Tous deux membres de l’Observatoire sociologique du changement (lié à Sciences Po et au CNRS), ils présentent en trois parties (caractéristiques, causes et effets de la ségrégation) une réalité dont les implications engagent en réalité toute la société, puisque la ségrégation urbaine est d’abord la manifestation dans l’espace – essentiellement urbain – des différences, des inégalités et des discriminations sociales entre des individus d’un territoire. Ils s’appuient sur la France mais également sur des comparaisons internationales et notamment américaines, en particulier en faisant référence aux travaux précurseurs de l’Ecole de Chicago, distinguée par ses chercheurs spécialistes de sociologie urbaine.

 

Des logiques économiques et sociales en œuvre

Les origines de cette ségrégation ne peuvent se comprendre qu’au moyen d’un détour préalable par les caractéristiques économiques de la ville, ou de sa région. Une dominante d’activités industrielles ou de tertiaire, par exemple, peut avoir une influence sur la composition d’une ville et les interactions sociales qui peuvent exister.

Par ailleurs, l’importance du rôle de la qualité des transports, des services et équipements publics est également mis en avant dans ce processus. L’accent est notamment mis sur l’environnement scolaire à l’échelon local, avec par exemple la réputation d’une école, les formations qu’elle propose… qui peuvent avoir un impact sur les stratégies familiales des différentes classes sociales, et en particulier des classes favorisées.
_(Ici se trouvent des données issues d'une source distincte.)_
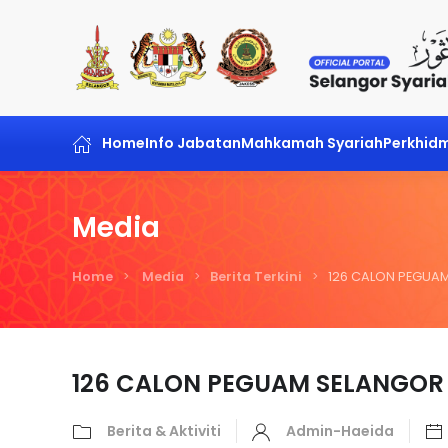
Skip to main content
Home
Info Jabatan
Mahkamah Syariah
Perkhid
Media
Home
Media
Berita Terkini
126 CALON PEGUAM 
126 CALON PEGUAM SELANGOR S
Berita & Aktiviti
Admin-Haeida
Enfin, comment parler de ségrégation urbaine sans évoquer la gentrification ? L’action des promoteurs immobiliers accompagne ce phénomène par lequel un espace urbain, qui au départ était relativement hétérogène socialement, commence à voir s’imposer des classes moyennes et/ou supérieures dans le cœur ou certains quartiers d’une ville. Dans l’opinion commune, ce phénomène relève d’un certain « embourgeoisement » cultivé par la recherche de l’entre-soi, qui se révèle dans divers domaines plus ou moins visibles (scolaire, de l’habitat…)

Des effets et enjeux sur la société

Les constats des inégalités au sein du territoire posent la question des politiques publiques mises en œuvre afin d’y remédier. Marco Oberti et Edmond Préteceille évoquent dés lors une série de mesures, selon un ordre chronologique démarrant dans les années 1960-1970 en France. Elles concernent par exemple les politiques relatives au logement, au développement des services publics et à l’enseignement.

L’enjeu de ces politiques est d’autant plus important que cette ségrégation engendre des inégalités en termes de conditions de vie, de performances scolaires, et même de citoyenneté (puisque la ségrégation urbaine se révèle aussi dans les écarts de taux de participation politique des habitants d’une même ville, par exemple).

Enfin, les auteurs insistent sur une dimension décisive pour la compréhension des enjeux de ce phénomène : à la ségrégation subie par les classes populaires s’oppose une ségrégation choisie, celle de la grande bourgeoisie étudiée par les sociologues Michel Pinçon et Monique Pinçon-Charlot.